##### Provided information

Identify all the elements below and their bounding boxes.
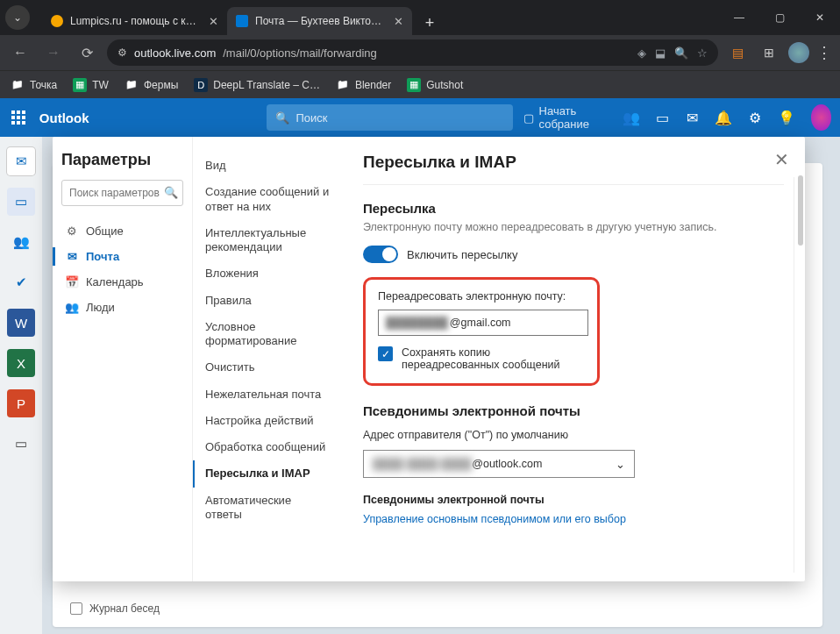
close-settings-button[interactable]: ✕	[774, 149, 789, 170]
back-button[interactable]: ←	[7, 39, 33, 66]
browser-tab-1[interactable]: Почта — Бухтеев Виктор — Ou ✕	[227, 7, 412, 35]
browser-tab-0[interactable]: Lumpics.ru - помощь с компью ✕	[42, 7, 227, 35]
settings-subsection[interactable]: Правила	[193, 288, 338, 314]
rail-people-icon[interactable]: 👥	[7, 228, 35, 256]
settings-category-Календарь[interactable]: 📅Календарь	[61, 269, 183, 295]
panel-title: Пересылка и IMAP	[363, 153, 784, 172]
settings-subsection[interactable]: Вложения	[193, 260, 338, 287]
enable-forwarding-toggle[interactable]	[363, 246, 398, 263]
folder-icon	[11, 78, 25, 92]
bookmark-icon[interactable]: ☆	[697, 46, 708, 60]
settings-subsection[interactable]: Пересылка и IMAP	[193, 460, 338, 487]
rail-todo-icon[interactable]: ✔	[7, 268, 35, 296]
bookmark-item[interactable]: Blender	[336, 78, 391, 92]
enable-forwarding-row: Включить пересылку	[363, 246, 784, 263]
search-icon: 🔍	[164, 186, 178, 199]
rail-excel-icon[interactable]: X	[7, 349, 35, 377]
teams-icon[interactable]: 👥	[623, 109, 640, 126]
tab-search-button[interactable]: ⌄	[5, 5, 30, 30]
settings-modal: Параметры 🔍 ⚙Общие✉Почта📅Календарь👥Люди …	[53, 137, 805, 581]
category-label: Общие	[86, 224, 124, 238]
tab-strip: Lumpics.ru - помощь с компью ✕ Почта — Б…	[35, 0, 442, 35]
settings-subsection[interactable]: Интеллектуальные рекомендации	[193, 220, 338, 261]
forwarding-heading: Пересылка	[363, 201, 784, 216]
extensions-button[interactable]: ⊞	[757, 40, 781, 65]
settings-subsections-column: ВидСоздание сообщений и ответ на нихИнте…	[193, 137, 342, 581]
settings-subsection[interactable]: Очистить	[193, 354, 338, 381]
addr-actions: ◈ ⬓ 🔍 ☆	[637, 46, 708, 60]
forward-button[interactable]: →	[40, 39, 67, 66]
bookmark-item[interactable]: Точка	[11, 78, 57, 92]
header-actions: ▢Начать собрание 👥 ▭ ✉ 🔔 ⚙ 💡	[523, 104, 831, 131]
bookmark-item[interactable]: ▦Gutshot	[407, 78, 463, 92]
settings-subsection[interactable]: Автоматические ответы	[193, 488, 338, 529]
journal-row[interactable]: Журнал бесед	[70, 602, 160, 615]
browser-titlebar: ⌄ Lumpics.ru - помощь с компью ✕ Почта —…	[0, 0, 840, 35]
chrome-menu-button[interactable]: ⋮	[816, 43, 833, 62]
settings-subsection[interactable]: Создание сообщений и ответ на них	[193, 179, 338, 220]
bookmark-item[interactable]: ▦TW	[73, 78, 109, 92]
lens-icon[interactable]: ◈	[637, 46, 646, 60]
rail-calendar-icon[interactable]: ▭	[7, 188, 35, 216]
settings-subsection[interactable]: Вид	[193, 153, 338, 179]
install-icon[interactable]: ⬓	[655, 46, 666, 60]
folder-icon	[336, 78, 350, 92]
notifications-icon[interactable]: 🔔	[715, 109, 732, 126]
app-launcher-button[interactable]	[9, 105, 29, 130]
camera-icon: ▢	[523, 111, 534, 125]
close-window-button[interactable]: ✕	[800, 0, 840, 35]
settings-category-Люди[interactable]: 👥Люди	[61, 295, 183, 320]
bookmark-item[interactable]: DDeepL Translate – C…	[194, 78, 320, 92]
address-bar[interactable]: ⚙ outlook.live.com/mail/0/options/mail/f…	[107, 39, 718, 66]
skype-icon[interactable]: ✉	[685, 109, 699, 126]
start-meeting-button[interactable]: ▢Начать собрание	[523, 104, 607, 131]
rail-more-icon[interactable]: ▭	[7, 430, 35, 458]
settings-subsection[interactable]: Обработка сообщений	[193, 434, 338, 460]
scrollbar[interactable]	[798, 175, 803, 573]
forward-to-input[interactable]: ████████@gmail.com	[378, 310, 588, 336]
forwarding-desc: Электронную почту можно переадресовать в…	[363, 221, 784, 233]
favicon-icon	[236, 15, 248, 27]
profile-avatar[interactable]	[788, 42, 809, 63]
search-icon: 🔍	[275, 111, 289, 125]
calendar-day-icon[interactable]: ▭	[656, 109, 670, 126]
extension-icon[interactable]: ▤	[725, 40, 750, 65]
settings-category-Почта[interactable]: ✉Почта	[61, 244, 183, 269]
zoom-icon[interactable]: 🔍	[674, 46, 688, 60]
scroll-track	[794, 177, 794, 573]
sheets-icon: ▦	[407, 78, 421, 92]
reload-button[interactable]: ⟳	[74, 39, 100, 66]
aliases-heading: Псевдонимы электронной почты	[363, 403, 784, 418]
settings-search-wrap: 🔍	[61, 180, 183, 206]
redacted-text: ████ ████ ████	[373, 458, 472, 470]
bookmarks-bar: Точка ▦TW Фермы DDeepL Translate – C… Bl…	[0, 70, 840, 98]
forwarding-highlight-box: Переадресовать электронную почту: ██████…	[363, 277, 600, 386]
outlook-search[interactable]: 🔍 Поиск	[267, 104, 513, 131]
settings-subsection[interactable]: Нежелательная почта	[193, 381, 338, 408]
maximize-button[interactable]: ▢	[759, 0, 800, 35]
settings-icon[interactable]: ⚙	[748, 109, 762, 126]
forward-to-label: Переадресовать электронную почту:	[378, 290, 585, 303]
category-label: Люди	[86, 301, 115, 314]
site-info-icon[interactable]: ⚙	[117, 46, 127, 59]
keep-copy-checkbox[interactable]: ✓	[378, 346, 393, 361]
settings-subsection[interactable]: Настройка действий	[193, 408, 338, 434]
manage-alias-link[interactable]: Управление основным псевдонимом или его …	[363, 513, 784, 525]
settings-category-Общие[interactable]: ⚙Общие	[61, 218, 183, 244]
minimize-button[interactable]: —	[719, 0, 759, 35]
default-from-label: Адрес отправителя ("От") по умолчанию	[363, 429, 784, 441]
bookmark-item[interactable]: Фермы	[125, 78, 178, 92]
close-icon[interactable]: ✕	[394, 15, 403, 28]
tab-title: Почта — Бухтеев Виктор — Ou	[255, 15, 387, 27]
rail-mail-icon[interactable]: ✉	[7, 147, 35, 175]
tips-icon[interactable]: 💡	[778, 109, 795, 126]
settings-subsection[interactable]: Условное форматирование	[193, 314, 338, 355]
default-from-select[interactable]: ████ ████ ████@outlook.com ⌄	[363, 450, 635, 478]
folder-icon	[125, 78, 139, 92]
account-avatar[interactable]	[811, 104, 831, 131]
close-icon[interactable]: ✕	[209, 15, 218, 28]
rail-powerpoint-icon[interactable]: P	[7, 389, 35, 417]
checkbox-icon[interactable]	[70, 602, 82, 615]
new-tab-button[interactable]: +	[417, 11, 442, 35]
rail-word-icon[interactable]: W	[7, 309, 35, 337]
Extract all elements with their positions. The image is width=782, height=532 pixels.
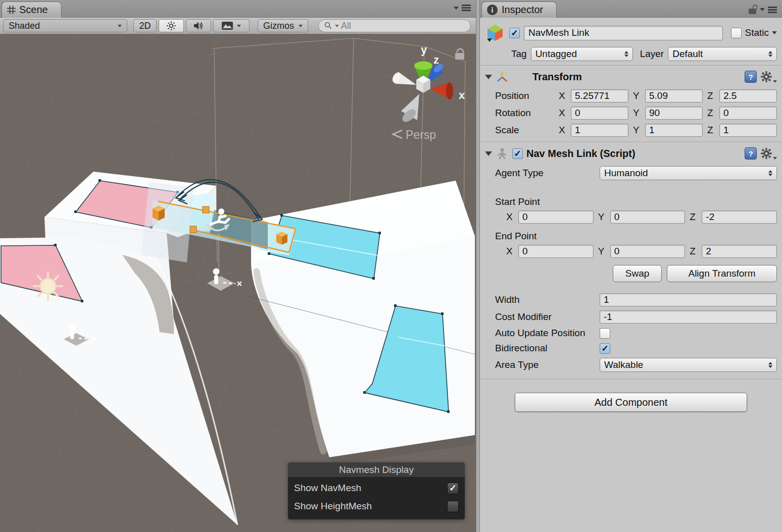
- tab-inspector[interactable]: i Inspector: [481, 2, 557, 18]
- gear-icon[interactable]: [760, 71, 777, 83]
- agent-type-label: Agent Type: [495, 168, 600, 179]
- navmeshlink-header[interactable]: ✓ Nav Mesh Link (Script) ?: [480, 142, 782, 164]
- static-dropdown-icon[interactable]: [772, 31, 777, 34]
- link-start-cube[interactable]: [153, 205, 165, 221]
- light-gizmo-icon[interactable]: [34, 272, 62, 300]
- search-value: All: [341, 21, 351, 31]
- area-type-label: Area Type: [495, 359, 600, 370]
- shading-mode-label: Shaded: [9, 21, 40, 31]
- show-heightmesh-checkbox[interactable]: [447, 501, 459, 512]
- show-heightmesh-label: Show HeightMesh: [294, 501, 372, 512]
- scene-pane-menu-icon[interactable]: [462, 5, 471, 11]
- add-component-button[interactable]: Add Component: [515, 393, 747, 412]
- axis-z-label: Z: [707, 125, 719, 136]
- link-end-cube[interactable]: [276, 232, 287, 245]
- inspector-pane-menu-icon[interactable]: [768, 7, 777, 13]
- scale-z-field[interactable]: 1: [719, 124, 777, 137]
- chevron-down-icon: [299, 25, 303, 27]
- rotation-x-field[interactable]: 0: [571, 107, 628, 120]
- foldout-icon[interactable]: [485, 75, 492, 79]
- scene-lighting-button[interactable]: [159, 19, 184, 32]
- position-y-field[interactable]: 5.09: [645, 89, 703, 102]
- width-label: Width: [495, 294, 600, 305]
- rotation-y-field[interactable]: 90: [645, 107, 703, 120]
- rotation-row: Rotation X 0 Y 90 Z 0: [480, 104, 782, 122]
- inspector-lock-icon[interactable]: [749, 5, 757, 15]
- scene-pane-dropdown-icon[interactable]: [454, 7, 459, 10]
- axis-y-label: Y: [633, 108, 645, 119]
- show-navmesh-checkbox[interactable]: ✓: [447, 483, 459, 494]
- projection-label[interactable]: Persp: [406, 128, 436, 141]
- align-transform-button[interactable]: Align Transform: [667, 265, 777, 282]
- scale-label: Scale: [495, 125, 559, 136]
- static-label: Static: [745, 27, 769, 38]
- position-x-field[interactable]: 5.25771: [571, 89, 628, 102]
- scale-y-field[interactable]: 1: [645, 124, 703, 137]
- end-point-y-field[interactable]: 0: [610, 245, 686, 258]
- link-edge-handle[interactable]: [190, 226, 197, 233]
- start-point-y-field[interactable]: 0: [610, 210, 686, 224]
- transform-header[interactable]: Transform ?: [480, 66, 782, 87]
- area-type-dropdown[interactable]: Walkable: [600, 358, 777, 372]
- static-checkbox[interactable]: [731, 28, 742, 38]
- auto-update-checkbox[interactable]: [600, 328, 610, 339]
- inspector-pane-dropdown-icon[interactable]: [760, 8, 765, 11]
- rotation-z-field[interactable]: 0: [719, 107, 777, 120]
- start-point-x-field[interactable]: 0: [518, 210, 594, 224]
- tag-dropdown[interactable]: Untagged: [531, 47, 633, 61]
- swap-button[interactable]: Swap: [613, 265, 662, 282]
- sun-icon: [166, 21, 176, 31]
- gameobject-enabled-checkbox[interactable]: ✓: [509, 28, 520, 38]
- bidirectional-label: Bidirectional: [495, 343, 600, 354]
- scene-tabstrip: Scene: [0, 0, 476, 18]
- bidirectional-checkbox[interactable]: ✓: [600, 343, 610, 354]
- navmeshlink-title: Nav Mesh Link (Script): [526, 148, 741, 159]
- toggle-2d-button[interactable]: 2D: [133, 19, 157, 32]
- help-icon[interactable]: ?: [745, 71, 757, 83]
- auto-update-row: Auto Update Position: [480, 326, 782, 341]
- transform-icon: [496, 70, 509, 83]
- gameobject-name-field[interactable]: NavMesh Link: [524, 26, 723, 40]
- chevron-down-icon: [237, 25, 241, 27]
- cost-modifier-label: Cost Modifier: [495, 311, 600, 323]
- end-point-x-field[interactable]: 0: [518, 245, 594, 258]
- layer-value: Default: [672, 48, 765, 60]
- transform-title: Transform: [512, 71, 582, 83]
- end-point-z-field[interactable]: 2: [702, 245, 777, 258]
- search-icon: [324, 21, 333, 30]
- link-edge-handle[interactable]: [203, 206, 209, 213]
- width-field[interactable]: 1: [600, 293, 777, 306]
- scene-search-input[interactable]: All: [318, 19, 471, 32]
- panel-resize-handle[interactable]: [476, 0, 480, 532]
- gameobject-cube-icon[interactable]: [485, 23, 505, 43]
- shading-mode-dropdown[interactable]: Shaded: [3, 19, 127, 32]
- position-z-field[interactable]: 2.5: [719, 89, 777, 102]
- tab-scene[interactable]: Scene: [2, 2, 62, 18]
- scene-audio-button[interactable]: [186, 19, 211, 32]
- axis-x-label: x: [459, 89, 465, 101]
- axis-x-label: X: [559, 125, 571, 136]
- scene-toolbar: Shaded 2D: [0, 18, 476, 34]
- gear-icon[interactable]: [760, 147, 777, 159]
- navmeshlink-enabled-checkbox[interactable]: ✓: [512, 148, 523, 159]
- scene-tab-label: Scene: [19, 4, 48, 16]
- layer-dropdown[interactable]: Default: [668, 47, 777, 61]
- foldout-icon[interactable]: [485, 151, 492, 156]
- layer-label: Layer: [640, 48, 664, 60]
- scene-viewport[interactable]: y z x Persp: [0, 34, 476, 532]
- axis-z-label: Z: [690, 246, 702, 257]
- updown-icon: [768, 170, 772, 176]
- scale-x-field[interactable]: 1: [571, 124, 628, 137]
- cost-modifier-row: Cost Modifier -1: [480, 308, 782, 326]
- scene-effects-button[interactable]: [213, 19, 250, 32]
- gear-dropdown-icon: [773, 80, 777, 83]
- cost-modifier-field[interactable]: -1: [600, 310, 777, 324]
- start-point-z-field[interactable]: -2: [702, 210, 777, 224]
- axis-y-label: Y: [633, 90, 645, 101]
- agent-type-dropdown[interactable]: Humanoid: [600, 166, 777, 180]
- help-icon[interactable]: ?: [745, 147, 757, 159]
- gizmos-dropdown[interactable]: Gizmos: [258, 19, 308, 32]
- rotation-label: Rotation: [495, 108, 559, 119]
- axis-x-label: X: [506, 211, 518, 223]
- position-label: Position: [495, 90, 559, 101]
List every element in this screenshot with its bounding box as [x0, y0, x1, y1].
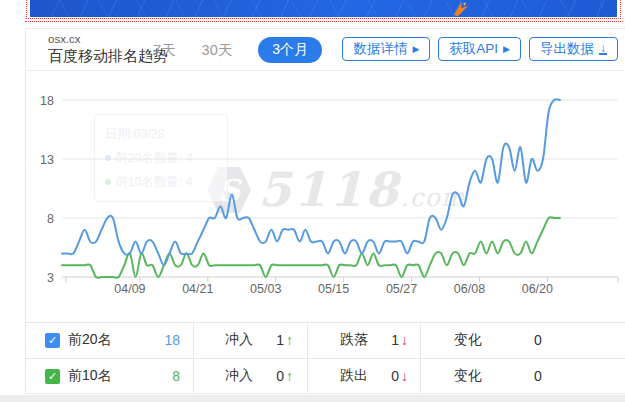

##########

■ Exercise goal ■
Every line that contains "from" should be copied out of the data.

■ Exercise answer ■
default-from-label: Адрес отправителя ("От") по умолчанию	[363, 429, 784, 441]
default-from-select[interactable]: ████ ████ ████@outlook.com ⌄	[363, 450, 635, 478]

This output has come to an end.